In order to achieve high purity, high crystallinity and uniform particle size, GaN nanoparticles are mostly prepared using gas phase methods such as laser ablation deposition, chemical vapour deposition, thermal pyrolysis, or plasma pyrolysis.⁵ Moreover, direct nitridation of gallium metal,⁶ ammonolysis of oxide-containing starting materials (e.g., Ga₂O₃, GaO(OH), Ga(NO₃)₃, CO(NH₂)₂)⁷ or the thermal pyrolysis of nitrogen-rich molecular precursors (e.g., Ga(N₃)₃, Ga₂(NMe₂)₆)⁸ in the gas phase and under supercritical conditions were applied. The resulting GaN nanoparticles often suffer from broad size distribution and aggregation, low crystallinity and/or impurities that deteriorate the semiconductor properties due to undesired energy levels within the band gap.^8b,9 High temperatures (>400 °C) and powder post-sintering are often required for crystallization and to obtain fluorescent GaN nanoparticles.^6–8 For liquid-phase synthesis of GaN nanoparticles thermolysis of Ga(NH₂)₃ turned out to be promising and was performed in trioctylamine/hexadecylamine at 360 °C or by the reaction of GaCl₃ and LiN(SiMe₃)₂ with stearic acid as a stabilizer in octadecene at 280 °C to obtain α-GaN.¹⁰ Moreover, liquid-ammonia-based microemulsions were reported.¹¹ After liquid-phase synthesis, the emission intensity is typically limited and only visible under laser excitation^10a or at low temperatures.^10b,11

Aiming at the liquid-phase synthesis of GaN nanoparticles, we here suggest an ionic-liquid-based strategy,‡ which results in well-crystallized β-GaN nanoparticles with a diameter of 3–8 nm showing intense green emission with a quantum yield of 55%. The synthesis strategy comprises two steps (Fig. 1). First of all, GaCl₃ was dissolved in liquid NH₃ at –35 °C. Upon addition of KNH₂ as a base, a colourless suspension of Ga(NH₂)₃ was formed (Fig. 1a). After evaporation of all NH₃ at room temperature, the colourless solid was dispersed in [Bu₃MeN][NTf₂] as the ionic liquid (Bu₃MeN: tributylmethylammonium, NTf₂: bis(trifluoromethane)sulfonimide). In a second step, the resulting suspension of Ga(NH₂)₃ in the ionic liquid was heated in a microwave oven for 1 hour to 300 °C (Fig. 1b). Finally, the colourless GaN nanoparticles were separated by centrifugation and purified by sequential redispersion/centrifugation in/from methanol and acetonitrile (Fig. 1c).
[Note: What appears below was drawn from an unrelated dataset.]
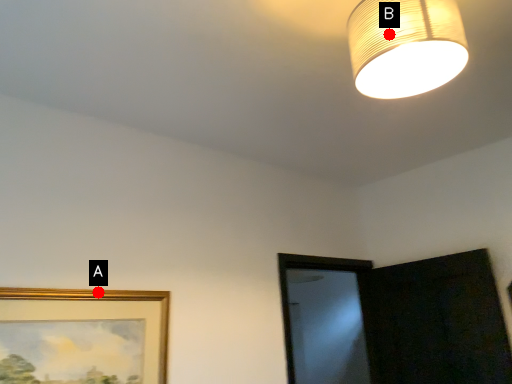 Question: Two points are circled on the image, labeled by A and B beside each circle. Which point appears closest to the camera in this image?

Choices:
 (A) A is closer
 (B) B is closer

Answer: (B)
Fig. 1 Scheme illustrating the liquid-phase synthesis of β-GaN nanoparticles: (a) reaction of GaCl₃ and KNH₂ in liquid ammonia with precipitation of colourless Ga(NH₂)₃, (b) the almost transparent GaN suspension in ionic liquid after microwave heating, and (c) the β-GaN suspension after washing and redispersion in acetonitrile (0.2 mg mL⁻¹).

The synthesis strategy is characterized by GaCl₃ as a most simple starting material and the strict exclusion of contaminants causing hydrolysis (i.e. OH/H₂O in starting materials, stabilizers, solvents, atmosphere). KNH₂ is used as a base and amide source to obtain Ga(NH₂)₃. Microwave heating guarantees extremely fast heating and fast ammonolysis, especially at the beginning of the reaction. The ionic liquid stabilizes the GaN nanoparticles against uncontrolled growth and agglomeration. The high temperature (300 °C) in the aprotic ionic liquid supports the completion of the ammonolysis and evaporation of all NH₃. Ionic liquids, in this regard, were yet only used as inert electrolytes to gate semiconducting GaN thin films.^5f,12 For the synthesis of GaN, however, ionic liquids are here used for the first time. Finally, it needs to be noticed that the Ga(NH₂)₃ intermediate is not nanosized (Fig. 1a). The rapid microwave-assisted decomposition with a significant loss of volume, however, supports the formation of GaN nanoparticles.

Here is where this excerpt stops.